Local aldermen, including Ald. La Spata (1st), who represents the area where the arrest happened, posted about the the incident on social media and encouraged neighbors to donate to Chase Elementary’s Solidarity Fund.
The man is a parent of Chase Elementary students.
“Hey friends. A parent from one of our local elementary schools was arrested by ICE yesterday. We’re still waiting to learn more, but for right now this family desperately needs financial support. Please donate whatever you can at www.chasesolidarity.weebly.com,” La Spata wrote on Facebook on Wednesday.
Since the posts, donations have been pouring in for the family: Neighbors have donated about $9,000 and counting to the Chase fund. Some of that money will go toward paying the man’s bail bond and other costs related to the arrest.
“I”m very grateful. I’m speechless,” the man’s wife said. “I really hope everything comes out fine and he gets to come back home.”
A bond has not yet been set, ICE officials said.
‘We Have Hope’
A group of Chase teachers and staffers launched the Chase Elementary Solidarity Fund in April to help Chase families who are struggling due to the coronavirus criss.
The Logan Square elementary school at 2021 N. Point St. enrolls mostly Latino, low-income students, according to Chicago Public Schools. The pandemic and the economic fallout has hit Latino communities especially hard.
“A lot of parents lost their jobs due to COVID, a lot of parents were struggling to pay their rent, get food. Some parents had the virus. We just felt like this was something we could do to help them out,” said Elizabeth Espoz, a first grade teacher at Chase.
Over the course of about two months, Espoz and other Chase teachers and staffers raised about $7,000, which they then distributed to families in need. The money went toward paying rent, bills, groceries and more, far surpassing the organizers’ expectations.
“We were super proud of the fact that we were able to raise $7,000 in a couple of months,” said Christine Dussault, dual language coordinator at Chase.
But this week, after the aldermen posted about the Chase father who was arrested by ICE, the fund exploded. In one day, the fund brought in about $9,000 in donations.
“Never in my wildest dreams would I think we’d be able to raise $9,000 in one day,” Dussault said. “But it speaks to what people feel about the presence of ICE. … how it devastates families.”
In the coming days, the group will be working with the man’s family to determine how much of the $9,000 they need.
The group wants to make sure the family is part of the discussion every step of the way.

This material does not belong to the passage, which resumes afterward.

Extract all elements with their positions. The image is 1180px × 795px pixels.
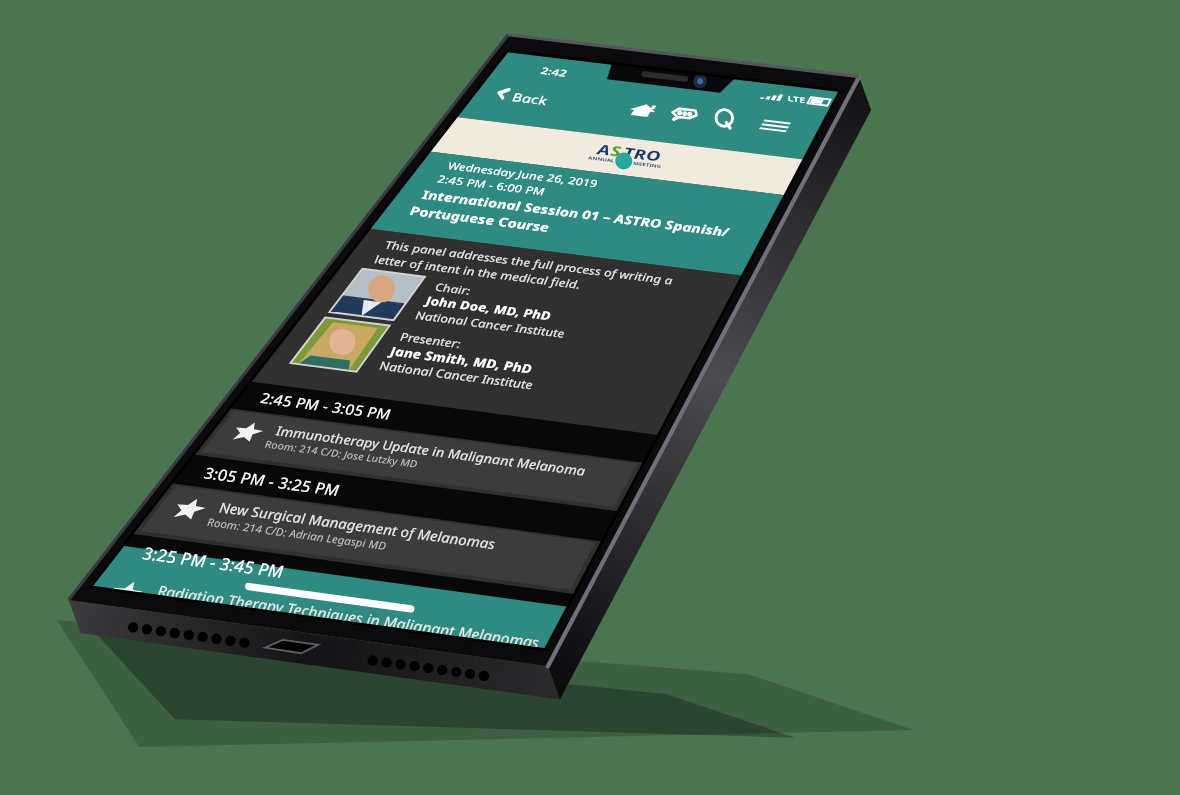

The rest of the donations will go to other Chase families in need, some of whom are undocumented and face similar challenges as the man who was arrested this week.
“This is not in any way a substitute for institutional action or political action,” said Nick Donahue, special education teacher at Chase. “This is something we see as a way to get an immediate and very community-level response, that because of our relationships we have an opportunity to do.”
Just a few days after the arrest, the man’s wife has returned to work. She and her husband clean homes in Logan Square, Wicker Park and other neighborhoods. They launched their business about four years ago.
She said her husband moved from his hometown of Puebla, Mexico to Chicago in 2000 and in recent years they were working on securing his citizenship status, but came up short when it came time to hire a lawyer. ICE spokeswoman Nicole Alberico confirmed the man came to the country in 2000.
“To be honest, I never thought this was going to happen to us,” the man’s wife said. “I’ve seen it on TV, I’ve seen it with other people, but never expected this to happen to my family, to me.”
She said their kids, most of them teenagers, are “sad and depressed, but they have hope.”
“We have hope because of the help we’re receiving,” she said. “A lot of people in our community, in our neighborhood are helping. It’s just a blessing.”